Comparative Peers' 1-Yr Share Price Returns
Source: BCR via Company Reports
Because of this, XOM regained its No. 1 rank as the "world's most valuable company" at $417.5 billion. Apple (NASDAQ:AAPL) took over the No. 1 spot in 2011 and at one point, had a market cap that reached $650 billion. Investors are now willing to invest more in Exxon Mobil's value proposition. XOM's earnings momentum drove its valuation premium higher than Apple's, to levels not seen in 12 years.
XOM is trading at 11.7X its earnings, versus Apple's P/E multiple of less than 10X during such time. XOM's market cap is forecasted to reach $434 billion, based on an average share price forecast of $95.17 a share, from data compiled by Bloomberg.
XOM is rather expensive relative to other Supermajors, currently trading at 12.5X compared to Chevron at 10.5X P/E. Historically, XOM has constantly commanded an estimated 1.5X to 2.0X multiple point premium over Chevron. This appears to no longer be justified given XOM's seemingly deteriorating stock price compared to Chevron (readers are encouraged to read our full article on Chevron here.
Comparative Peers' Stock Price, Annual % Change since December 31 Base
Source: BCR via Company Reports
Declining Cash Position
Total cash for XOM stood at $9.9 billion compared to $13.3 billion in 3Q12 and $13.1 billion in 4Q11. Net debt was $1.7 billion compared to net cash of $0.9 billion in 3Q12 and net cash of $3.8 billion in 4Q11. During 3Q12, share buyback was $5 billion. This 1Q13 saw share repurchases remaining at the $5 billion level, net of anti-dilution purchase. XOM recently closed its Denbury transaction, increasing its Bakken holdings by 50%.
Oil producers globally face the challenge of a declining production base, and the year 2013 doesn't look like a good year for reserves replacement for the largest oil companies. Analysts' forecasts revealed global majors need more than $125/barrel to cover their capex and dividends, well above the prevailing Brent price.
The challenging capex versus the dynamics of shareholder returns make investors cautious on the global integrated oil firms like XOM. Thus, Barclays gave an "Equal Weight" rating with a positive industry view together with the other large-cap oil equities in Europe and the U.S.
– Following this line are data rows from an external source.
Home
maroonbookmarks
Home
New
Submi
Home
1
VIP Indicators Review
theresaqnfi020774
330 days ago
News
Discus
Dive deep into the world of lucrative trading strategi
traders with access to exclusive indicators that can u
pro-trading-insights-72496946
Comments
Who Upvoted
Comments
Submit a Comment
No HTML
Exxon Mobil Ratings Chart with Barclays Price Targets
Source: Barclays Research Estimates
Barclays is also considering shares of some growth-oriented "integrateds" attractive: Suncor (NYSE:SU), Chevron (CVX), LuKoil and BP. The bank also recommends holding large-cap diversified equities such as Baker Hughes (NYSE:BHI), Halliburton (NYSE:HAL), Schlumberger (NYSE:SLB) and Weatherford (NYSE:WFT). In Europe, Barclays recommends Technip shares, and in Asia Keppel Corp, which should benefit from its ongoing global rig build-out.
Enterprise Value to EBITDA (Earnings Bef. Interest, Depreciation & Amortization)
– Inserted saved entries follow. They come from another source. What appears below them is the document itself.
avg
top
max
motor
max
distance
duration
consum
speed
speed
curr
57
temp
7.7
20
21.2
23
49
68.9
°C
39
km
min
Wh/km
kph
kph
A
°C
Source: BCR via Company Reports
Disclosure: I have no positions in any stocks mentioned, and no plans to initiate any positions within the next 72 hours.
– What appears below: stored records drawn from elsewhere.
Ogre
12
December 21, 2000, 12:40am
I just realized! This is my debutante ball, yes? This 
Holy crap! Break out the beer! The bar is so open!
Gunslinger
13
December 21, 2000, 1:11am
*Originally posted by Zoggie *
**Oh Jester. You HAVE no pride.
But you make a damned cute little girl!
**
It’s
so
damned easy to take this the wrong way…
Business relationship disclosure: Black Coral Research is a team of writers who provide unique perspective to help inspire investors. This article was written Hans Centena, one of our Senior Analysts. We did not receive compensation for this article (other than from Seeking Alpha), and we have no business relationship with any company whose stock is mentioned in this article.
Additional disclosure: Black Coral Research is not a registered investment advisor or broker/dealer. Readers are advised that the material contained herein should be used solely for informational purposes. Investing involves risk, including the loss of principal. Readers are solely responsible for their own investment decisions.